- [Problem to solve]:
Filter the records for lines holding the string "append".

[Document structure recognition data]
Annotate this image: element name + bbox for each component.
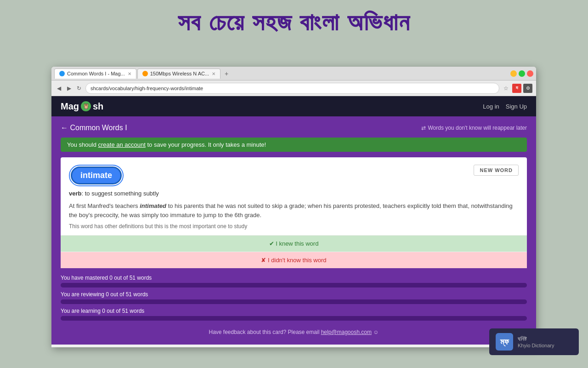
- address-bar: ◀ ▶ ↻ ☆ म ⚙: [51, 80, 536, 96]
- nav-right: Log in Sign Up: [483, 103, 527, 110]
- tab-active[interactable]: Common Words I - Mag... ✕: [54, 69, 136, 79]
- word-display: intimate: [71, 167, 122, 184]
- reviewing-bar-bg: [61, 299, 527, 304]
- maximize-button[interactable]: [519, 70, 525, 77]
- feedback-bar: Have feedback about this card? Please em…: [61, 324, 527, 337]
- khyio-widget[interactable]: ম্ফ ঘনিষ্ট Khyio Dictionary: [489, 328, 579, 355]
- close-button[interactable]: [527, 70, 533, 77]
- main-content: ← Common Words I ⇄ Words you don't know …: [51, 116, 536, 345]
- login-link[interactable]: Log in: [483, 103, 499, 110]
- browser-window: Common Words I - Mag... ✕ 150Mbps Wirele…: [51, 67, 536, 347]
- tab-inactive[interactable]: 150Mbps Wireless N AC... ✕: [137, 69, 220, 79]
- bookmark-icon[interactable]: ☆: [502, 85, 509, 92]
- signup-link[interactable]: Sign Up: [506, 103, 527, 110]
- refresh-icon[interactable]: ↻: [75, 85, 83, 92]
- feedback-emoji: ☺: [373, 329, 379, 335]
- learning-bar-bg: [61, 316, 527, 321]
- account-banner: You should create an account to save you…: [61, 138, 527, 152]
- mastered-section: You have mastered 0 out of 51 words: [61, 275, 527, 288]
- logo-owl-icon: 🦉: [81, 101, 91, 111]
- repeat-icon: ⇄: [421, 125, 426, 131]
- word-example: At first Manfred's teachers intimated to…: [69, 201, 519, 219]
- toolbar-icon-2[interactable]: ⚙: [523, 84, 532, 93]
- knew-button[interactable]: ✔ I knew this word: [61, 236, 527, 252]
- word-note: This word has other definitions but this…: [69, 223, 519, 230]
- learning-section: You are learning 0 out of 51 words: [61, 308, 527, 321]
- word-definition: verb: to suggest something subtly: [69, 190, 519, 197]
- tab-favicon: [59, 71, 65, 76]
- breadcrumb: ← Common Words I ⇄ Words you don't know …: [61, 124, 527, 132]
- forward-icon[interactable]: ▶: [65, 85, 73, 92]
- banner-text-2: to save your progress. It only takes a m…: [146, 141, 266, 148]
- magoosh-logo: Mag 🦉 sh: [61, 101, 103, 112]
- address-input[interactable]: [85, 83, 499, 94]
- toolbar-icons: म ⚙: [512, 84, 532, 93]
- khyio-bangla: ঘনিষ্ট: [518, 335, 554, 343]
- definition-text: to suggest something subtly: [85, 190, 159, 197]
- create-account-link[interactable]: create an account: [98, 141, 145, 148]
- khyio-text: ঘনিষ্ট Khyio Dictionary: [518, 335, 554, 348]
- word-circle: intimate: [69, 165, 124, 186]
- flashcard: intimate NEW WORD verb: to suggest somet…: [61, 157, 527, 268]
- tab-close-1[interactable]: ✕: [128, 71, 131, 76]
- back-icon[interactable]: ◀: [55, 85, 62, 92]
- word-italic: intimated: [140, 202, 166, 209]
- didnt-know-button[interactable]: ✘ I didn't know this word: [61, 252, 527, 268]
- bengali-title: সব চেয়ে সহজ বাংলা অভিধান: [0, 0, 588, 43]
- learning-label: You are learning 0 out of 51 words: [61, 308, 527, 314]
- mastered-label: You have mastered 0 out of 51 words: [61, 275, 527, 281]
- window-controls: [510, 70, 533, 77]
- reviewing-section: You are reviewing 0 out of 51 words: [61, 291, 527, 304]
- breadcrumb-notice-text: Words you don't know will reappear later: [428, 125, 527, 131]
- card-actions: ✔ I knew this word ✘ I didn't know this …: [61, 235, 527, 268]
- tab-inactive-label: 150Mbps Wireless N AC...: [150, 71, 209, 76]
- magoosh-navbar: Mag 🦉 sh Log in Sign Up: [51, 96, 536, 116]
- khyio-name: Khyio Dictionary: [518, 343, 554, 348]
- title-bar: Common Words I - Mag... ✕ 150Mbps Wirele…: [51, 67, 536, 80]
- tab-active-label: Common Words I - Mag...: [67, 71, 125, 76]
- tab-favicon-2: [142, 71, 148, 76]
- pos-label: verb: [69, 190, 81, 197]
- mastered-bar-bg: [61, 283, 527, 288]
- khyio-icon: ম্ফ: [496, 333, 513, 351]
- flashcard-header: intimate NEW WORD: [69, 165, 519, 186]
- breadcrumb-notice: ⇄ Words you don't know will reappear lat…: [421, 125, 527, 131]
- new-word-button[interactable]: NEW WORD: [474, 165, 519, 176]
- minimize-button[interactable]: [510, 70, 517, 77]
- new-tab-button[interactable]: +: [221, 69, 232, 79]
- reviewing-label: You are reviewing 0 out of 51 words: [61, 291, 527, 298]
- feedback-text: Have feedback about this card? Please em…: [209, 329, 321, 335]
- breadcrumb-back[interactable]: ← Common Words I: [61, 124, 127, 132]
- tab-close-2[interactable]: ✕: [212, 71, 215, 76]
- feedback-email[interactable]: help@magoosh.com: [321, 329, 372, 335]
- toolbar-icon-1[interactable]: म: [512, 84, 521, 93]
- banner-text-1: You should: [67, 141, 98, 148]
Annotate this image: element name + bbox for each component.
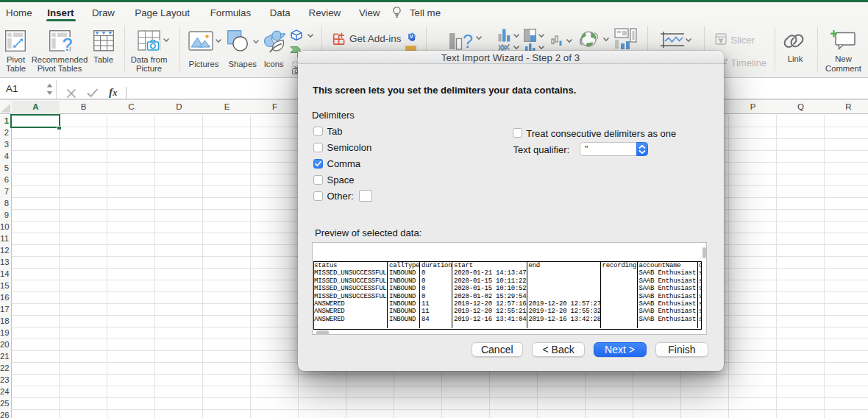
svg-text:?: ? [63, 34, 72, 54]
svg-text:V: V [409, 33, 413, 40]
svg-text:?: ? [463, 31, 473, 50]
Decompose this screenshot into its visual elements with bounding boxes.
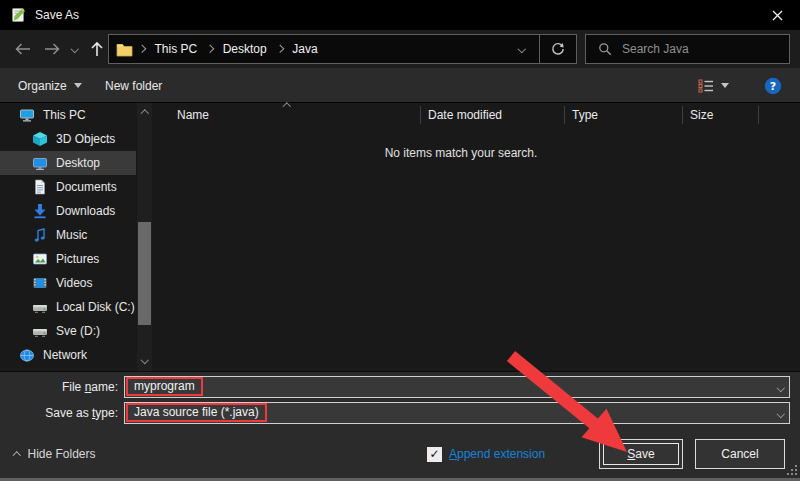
save-as-type-row: Save as type: Java source file (*.java) [0, 401, 790, 424]
save-as-type-select[interactable]: Java source file (*.java) [124, 402, 790, 424]
title-bar: Save As [0, 0, 800, 30]
file-name-row: File name: myprogram [0, 375, 790, 398]
refresh-icon[interactable] [540, 42, 576, 56]
chevron-down-icon[interactable] [776, 383, 784, 391]
chevron-down-icon [721, 83, 729, 88]
hide-folders-button[interactable]: Hide Folders [10, 439, 100, 469]
annotation-box-file-name: myprogram [126, 377, 203, 396]
organize-button[interactable]: Organize [18, 68, 82, 103]
scrollbar-thumb[interactable] [138, 222, 151, 325]
document-icon [32, 179, 48, 195]
save-as-type-label: Save as type: [0, 406, 124, 420]
new-folder-label: New folder [105, 79, 162, 93]
file-list: NameDate modifiedTypeSize No items match… [156, 103, 800, 371]
sidebar-item-label: This PC [43, 108, 86, 122]
chevron-right-icon[interactable] [206, 45, 214, 53]
chevron-right-icon[interactable] [276, 45, 284, 53]
breadcrumb-segment-desktop[interactable]: Desktop [221, 42, 269, 56]
new-folder-button[interactable]: New folder [105, 68, 162, 103]
bottom-pane: File name: myprogram Save as type: Java … [0, 371, 800, 481]
sidebar-item-sve-d[interactable]: Sve (D:) [0, 319, 136, 343]
sidebar-item-label: Desktop [56, 156, 100, 170]
music-note-icon [32, 227, 48, 243]
sidebar-item-label: Network [43, 348, 87, 362]
cancel-button[interactable]: Cancel [695, 439, 785, 469]
save-as-dialog: { "window": { "title": "Save As" }, "nav… [0, 0, 800, 481]
folder-icon [116, 42, 133, 57]
chevron-up-icon [13, 452, 21, 460]
sidebar-item-label: Sve (D:) [56, 324, 100, 338]
sidebar-item-local-disk-c[interactable]: Local Disk (C:) [0, 295, 136, 319]
window-title: Save As [35, 8, 79, 22]
details-view-icon [698, 79, 714, 93]
column-header-name[interactable]: Name [156, 103, 421, 127]
append-extension-option[interactable]: ✓ Append extension [427, 439, 545, 469]
chevron-right-icon[interactable] [138, 45, 146, 53]
column-header-label: Size [690, 108, 713, 122]
append-extension-label: Append extension [449, 447, 545, 461]
column-header-label: Type [572, 108, 598, 122]
sidebar-item-music[interactable]: Music [0, 223, 136, 247]
append-extension-checkbox[interactable]: ✓ [427, 447, 442, 462]
sidebar-item-label: 3D Objects [56, 132, 115, 146]
column-header-size[interactable]: Size [683, 103, 759, 127]
column-header-type[interactable]: Type [565, 103, 683, 127]
column-header-label: Date modified [428, 108, 502, 122]
scroll-down-icon[interactable] [137, 354, 152, 369]
picture-icon [32, 251, 48, 267]
video-icon [32, 275, 48, 291]
sidebar-item-videos[interactable]: Videos [0, 271, 136, 295]
sort-ascending-icon [283, 103, 291, 111]
sidebar-item-label: Pictures [56, 252, 99, 266]
file-name-value: myprogram [134, 379, 195, 393]
chevron-down-icon[interactable] [776, 409, 784, 417]
sidebar-item-pictures[interactable]: Pictures [0, 247, 136, 271]
help-button[interactable]: ? [764, 77, 782, 95]
up-button[interactable] [84, 36, 110, 62]
sidebar-item-this-pc[interactable]: This PC [0, 103, 136, 127]
annotation-box-save-type: Java source file (*.java) [126, 403, 267, 422]
sidebar-item-label: Local Disk (C:) [56, 300, 135, 314]
change-view-button[interactable] [698, 68, 729, 103]
sidebar-item-label: Music [56, 228, 87, 242]
sidebar: This PC3D ObjectsDesktopDocumentsDownloa… [0, 103, 136, 371]
hard-drive-icon [32, 323, 48, 339]
breadcrumb-segment-this-pc[interactable]: This PC [153, 42, 200, 56]
close-button[interactable] [755, 0, 800, 30]
sidebar-item-label: Downloads [56, 204, 115, 218]
file-name-label: File name: [0, 380, 124, 394]
sidebar-item-3d-objects[interactable]: 3D Objects [0, 127, 136, 151]
save-as-type-value: Java source file (*.java) [134, 405, 259, 419]
recent-locations-button[interactable] [66, 36, 84, 62]
download-icon [32, 203, 48, 219]
sidebar-item-downloads[interactable]: Downloads [0, 199, 136, 223]
app-icon [10, 7, 26, 23]
column-header-date-modified[interactable]: Date modified [421, 103, 565, 127]
sidebar-item-documents[interactable]: Documents [0, 175, 136, 199]
sidebar-item-label: Videos [56, 276, 92, 290]
search-box [585, 34, 790, 64]
network-icon [19, 347, 35, 363]
content-area: This PC3D ObjectsDesktopDocumentsDownloa… [0, 103, 800, 371]
search-input[interactable] [620, 41, 774, 57]
breadcrumb-segment-java[interactable]: Java [290, 42, 319, 56]
column-header-label: Name [177, 108, 209, 122]
sidebar-item-label: Documents [56, 180, 117, 194]
file-name-input[interactable]: myprogram [124, 376, 790, 398]
hide-folders-label: Hide Folders [28, 447, 96, 461]
empty-message: No items match your search. [156, 146, 766, 160]
address-dropdown-icon[interactable] [505, 46, 539, 52]
search-icon [598, 42, 612, 56]
forward-button[interactable] [38, 36, 66, 62]
hard-drive-icon [32, 299, 48, 315]
sidebar-item-network[interactable]: Network [0, 343, 136, 367]
desktop-icon [32, 155, 48, 171]
resize-grip-icon[interactable] [787, 465, 798, 476]
back-button[interactable] [8, 36, 36, 62]
sidebar-scrollbar[interactable] [137, 103, 152, 371]
chevron-down-icon [74, 83, 82, 88]
scroll-up-icon[interactable] [137, 105, 152, 120]
sidebar-item-desktop[interactable]: Desktop [0, 151, 136, 175]
address-bar[interactable]: This PCDesktopJava [108, 34, 577, 64]
save-button[interactable]: Save [599, 439, 683, 469]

- [Exercise response]:
append-extension-option[interactable]: ✓ Append extension [427, 439, 545, 469]
append-extension-label: Append extension [449, 447, 545, 461]
append-extension-checkbox[interactable]: ✓ [427, 447, 442, 462]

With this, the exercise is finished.